Graph: Vibration data can be used to predict several failure modes in rotating assets including misalignment, looseness, bearing defects and more.
With the advent of the industrial internet of things (IoT), devices that utilizes cloud-storage and embedded computing have driven down the cost of continuous vibration monitoring to be accessible for any facility. Some of these devices allow multiple sensor inputs, such as temperature and speed, to provide a more complete picture of asset health. One such example, is the Dynapar OnSite condition monitoring system
The traditional approach to condition monitoring has been to take manual readings, almost always using a handheld device. This is generally performed on a scheduled basis as part of route-based monitoring. This is a useful technique but it has a major drawback: It can only reveal the status of the equipment at the time of the reading. If a fault develops immediately after, it will not be detected until the event of failure or the next reading, whichever happens first. As a result, this approach is not truly predictive.
For these reasons, organizations have increasingly been adopting continuous online condition monitoring technology. These systems use a sensor installed on the equipment for continuous readout of data. They can be interrogated on a schedule or networked in order to export data for analysis on a near-real-time basis. Built-in triggering and analytics functionality can enable them to send alerts in the event any parameters exceed preset thresholds.
The next step of a predictive maintenance plan is to establish a procedure for responding to anomalies. If the plan is based on continuous online condition monitoring, the procedure is as simple as awaiting instructions from the vibration tech or field technician. Based on their analysis, they will most likely give one of three directions:
Once the detailed plan is in place, it is time for the fun part: installing the sensor, acquiring data, and gaining a better understanding of the assets. Be sure to document the project and record successes. Conduct a postmortem to review lessons learned. They will be helpful in the next phase when predictive maintenance is extended to additional assets.
Before scaling to multiple assets, a data analysis strategy should be established. This is particularly important for continuous online monitoring.
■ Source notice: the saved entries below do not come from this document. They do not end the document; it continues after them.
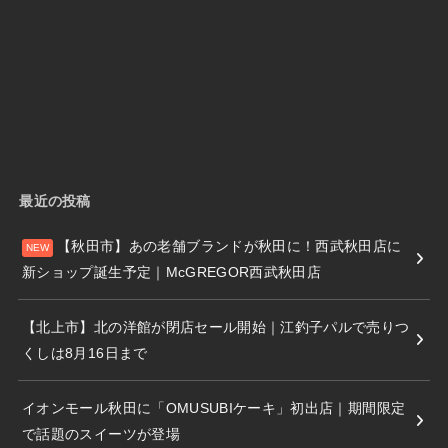
最近の投稿
【秋田市】あの老舗ブランドが秋田に！西武秋田店に
新ショップ誕生予定｜McGREGOR西武秋田店
【北上市】北の洋館が閉店セール開始｜江釣子パルで売りつ
くしは8月16日まで
イオンモール秋田に「OMUSUBIケーキ」初出店｜期間限定
で話題のスイーツが登場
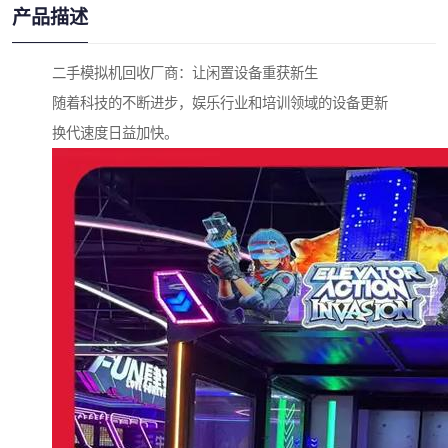
产品描述
二手模拟机回收厂商：让闲置设备重获新生
随着科技的不断进步，娱乐行业和培训领域的设备更新
换代速度日益加快。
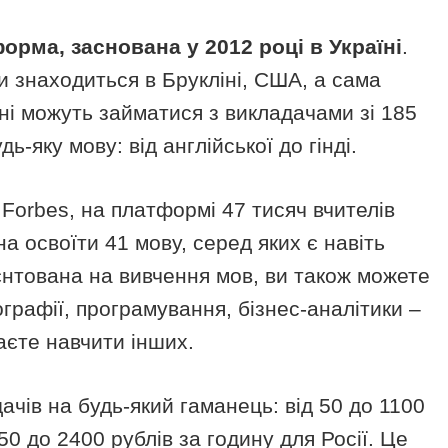
орма, заснована у 2012 році в Україні
.
 знаходиться в Брукліні, США, а сама
чні можуть займатися з викладачами зі 185
ь-яку мову: від англійської до гінді.
 Forbes, на платформі 47 тисяч вчителів
а освоїти 41 мову, серед яких є навіть
єнтована на вивчення мов, ви також можете
географії, програмування, бізнес-аналітики –
аєте навчити інших.
ачів на будь-який гаманець: від 50 до 1100
50 до 2400 рублів за годину для Росії. Це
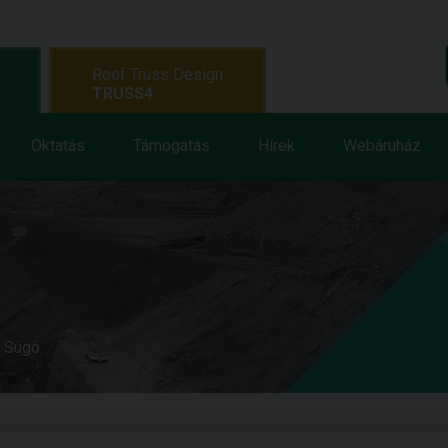
Roof Truss Design
TRUSS4
Oktatás
Támogatás
Hírek
Webáruház
e Súgó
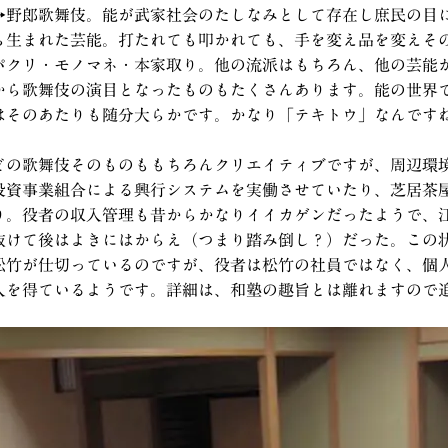
→野郎歌舞伎。能が武家社会のたしなみとして存在し庶民の目
ら生まれた芸能。打たれても叩かれても、手を変え品を変えそ
パクリ・モノマネ・本家取り。他の流派はもちろん、他の芸能
から歌舞伎の演目となったものもたくさんあります。能の世界
はそのあたりも随分大らかです。かなり「テキトウ」なんです
どの歌舞伎そのものももちろんクリエイティブですが、周辺環
投資事業組合による興行システムを実働させていたり、芝居茶
り。役者の収入管理も昔からかなりイイカゲンだったようで、
抜けて後はよきにはからえ（つまり踏み倒し？）だった。この
松竹が仕切っているのですが、役者は松竹の社員ではなく、個
入を得ているようです。詳細は、和塾の趣旨とは離れますので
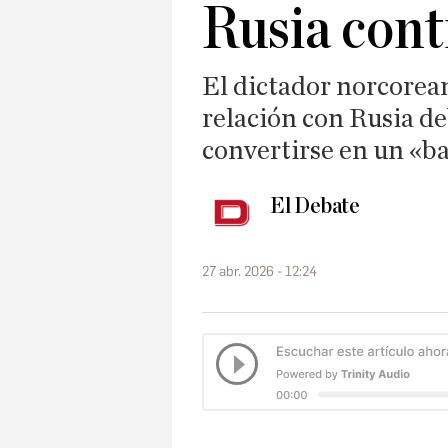
Rusia cont
El dictador norcorean
relación con Rusia de
convertirse en un «b
El Debate
27 abr. 2026 - 12:24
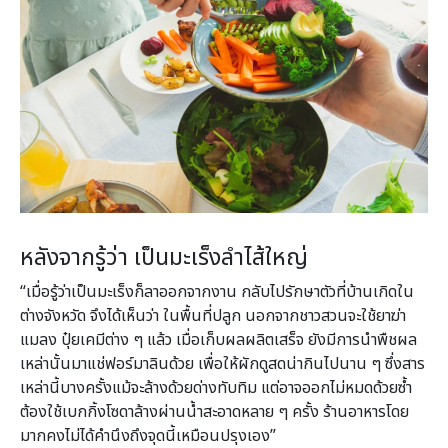
หลังจากรู้ว่า เป็นมะเร็งลำไส้ใหญ่
“เมื่อรู้ว่าเป็นมะเร็งก็ลาออกจากงาน กลับไปรักษาตัวที่บ้านเกิดใน
ต่างจังหวัด จึงได้เห็นว่า ในพื้นที่ปลูก นอกจากชาวสวนจะใช้ยาฆ่า
แมลง ปุ๋ยเคมีต่าง ๆ แล้ว เมื่อเก็บผลผลิตเสร็จ ยังมีการนำพืชผล
เหล่านั้นมาแช่ฟอร์มาลินด้วย เพื่อให้ผักดูสดน่ากินไปนาน ๆ ซึ่งสาร
เหล่านี้บางครั้งแม้จะล้างด้วยด่างทับทิม แต่อาจออกไม่หมดด้วยซ้ำ
ต้องใช้เบกกิ้งโซดาล้างผ่านน้ำสะอาดหลาย ๆ ครั้ง ร้านอาหารโดย
มากคงไม่ได้คำนึงถึงจุดนี้เหมือนปรุงเอง”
The data volumes are large enough that they can consume significant amounts of storage space and bandwidth.
To simplify, there are two options: in-house or third-party service providers (field technicians) or analysis by in-house experts. If the responsibility will remain in-house, organizations need to determine whether that will be performed by an existing expert, whether staff will need to be trained, or whether an expert with the required skills will be hired. It is important to remember that vibration monitoring requires care and attention. Expecting existing staff to acquire the necessary expertise to take on the task, particularly while maintaining pre-existing duties, may be unrealistic.
For companies with limited resources, the easiest route may be to work with a third-party field technician. These individuals and organizations have expertise in reliability and condition monitoring. With the aid of an online condition monitoring sensor that enables them to access data remotely, they can very effectively track asset health and troubleshoot any problems.
Once you have proven the success of the pilot program and identified the resources needed to monitor data, return to the list of assets identified as candidates for the pilot program. These may include critical, troubled, difficult to source or difficult to replace assets as well as assets in remote locations and those that have a history of failure. While it is ideal to develop predictive maintenance programs for all assets above, consider the cost of downtime and the potential return on investment for each asset and prioritize from there.